All great points, and coming to that post I’d probably be convinced that Instagram is the place to be.
But, and this is the big but, where’s the proof?
I could go on what I read, slog away creating content for the platform and then wonder why it’s not working for me.
And there are too many people out there making content for social media platforms because everyone else is doing it. – But is it time well spent?
Here’s a screen shot to explain what I mean.
What do you see?
In the bottom two pie charts, you can see that Google is far better than Bing, and Facebook dwarf’s Instagram and Pinterest for traffic.
If I didn’t have those figures, I’d wouldn’t know that a Google ad was better than a Bing ad, or that time spent on Facebook was better than Instagram or Pinterest.
And for many authors they wonder why they’re not getting the results they expect and blame it on themselves. – Sometimes even doubling down on their efforts and losing valuable writing time to make it work.

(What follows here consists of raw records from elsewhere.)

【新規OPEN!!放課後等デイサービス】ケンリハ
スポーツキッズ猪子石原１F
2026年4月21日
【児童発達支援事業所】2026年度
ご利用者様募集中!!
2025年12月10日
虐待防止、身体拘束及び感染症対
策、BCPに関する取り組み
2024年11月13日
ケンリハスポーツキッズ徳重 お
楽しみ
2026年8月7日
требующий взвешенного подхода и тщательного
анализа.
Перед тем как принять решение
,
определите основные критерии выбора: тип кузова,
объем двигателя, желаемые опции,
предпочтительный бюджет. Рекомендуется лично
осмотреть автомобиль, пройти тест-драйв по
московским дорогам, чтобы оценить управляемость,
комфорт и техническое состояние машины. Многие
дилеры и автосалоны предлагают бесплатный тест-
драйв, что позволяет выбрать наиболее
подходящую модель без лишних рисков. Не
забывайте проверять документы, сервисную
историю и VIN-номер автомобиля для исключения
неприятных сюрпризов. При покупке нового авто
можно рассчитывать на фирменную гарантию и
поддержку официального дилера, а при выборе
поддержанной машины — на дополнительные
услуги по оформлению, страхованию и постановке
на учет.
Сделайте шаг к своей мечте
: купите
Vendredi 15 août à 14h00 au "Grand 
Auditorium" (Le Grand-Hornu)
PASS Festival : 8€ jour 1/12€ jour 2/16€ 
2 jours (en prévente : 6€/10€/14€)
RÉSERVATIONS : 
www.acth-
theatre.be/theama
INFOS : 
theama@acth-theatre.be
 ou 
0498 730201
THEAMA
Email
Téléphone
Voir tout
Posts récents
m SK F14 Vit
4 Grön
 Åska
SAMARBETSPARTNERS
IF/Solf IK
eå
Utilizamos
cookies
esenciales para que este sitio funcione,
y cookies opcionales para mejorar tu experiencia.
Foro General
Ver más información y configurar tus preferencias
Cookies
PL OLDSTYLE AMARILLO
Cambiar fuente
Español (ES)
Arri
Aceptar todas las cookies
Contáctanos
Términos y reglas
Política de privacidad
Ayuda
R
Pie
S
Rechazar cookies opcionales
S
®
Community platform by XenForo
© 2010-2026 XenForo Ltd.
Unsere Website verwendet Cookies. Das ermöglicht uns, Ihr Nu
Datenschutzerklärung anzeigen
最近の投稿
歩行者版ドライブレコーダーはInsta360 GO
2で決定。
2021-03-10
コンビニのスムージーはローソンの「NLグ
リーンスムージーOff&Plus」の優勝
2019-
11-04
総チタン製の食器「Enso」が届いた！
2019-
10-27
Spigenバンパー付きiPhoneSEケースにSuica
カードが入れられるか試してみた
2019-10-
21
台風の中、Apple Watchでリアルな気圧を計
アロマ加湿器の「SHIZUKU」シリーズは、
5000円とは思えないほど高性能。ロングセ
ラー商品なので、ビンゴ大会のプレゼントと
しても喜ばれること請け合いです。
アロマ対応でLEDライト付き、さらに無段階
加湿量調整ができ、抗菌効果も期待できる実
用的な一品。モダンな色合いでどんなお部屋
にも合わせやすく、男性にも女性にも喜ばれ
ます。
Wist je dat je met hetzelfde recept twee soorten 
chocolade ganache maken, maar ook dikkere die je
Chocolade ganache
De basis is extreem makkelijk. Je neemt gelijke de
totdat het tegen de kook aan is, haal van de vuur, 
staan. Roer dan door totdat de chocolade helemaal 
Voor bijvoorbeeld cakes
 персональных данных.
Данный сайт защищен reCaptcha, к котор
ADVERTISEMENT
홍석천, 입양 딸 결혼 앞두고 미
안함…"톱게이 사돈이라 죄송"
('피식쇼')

You can’t, and it never will.
The only way to see what’s right for you is to test and track.
Test and track.
If you’ve got a blog, add the Google analytics code to it so you can track where your traffic is coming from.
If you’re posting hyperlinks on social media or the back of your books, use Bit.ly to record any activity that’s happening on them. – Here’s a post on that.
Test and track what works and doesn’t work.
If you’re not doing it, you’re going to fall for any flowery blog post on why you should be using the latest social media platform for building an audience.
If you couldn’t be bothered to test and track, then just ditch all the social media nonsense and stick to your writing.
At least you’ll have more work to sell while everyone else it chasing their tails on social media.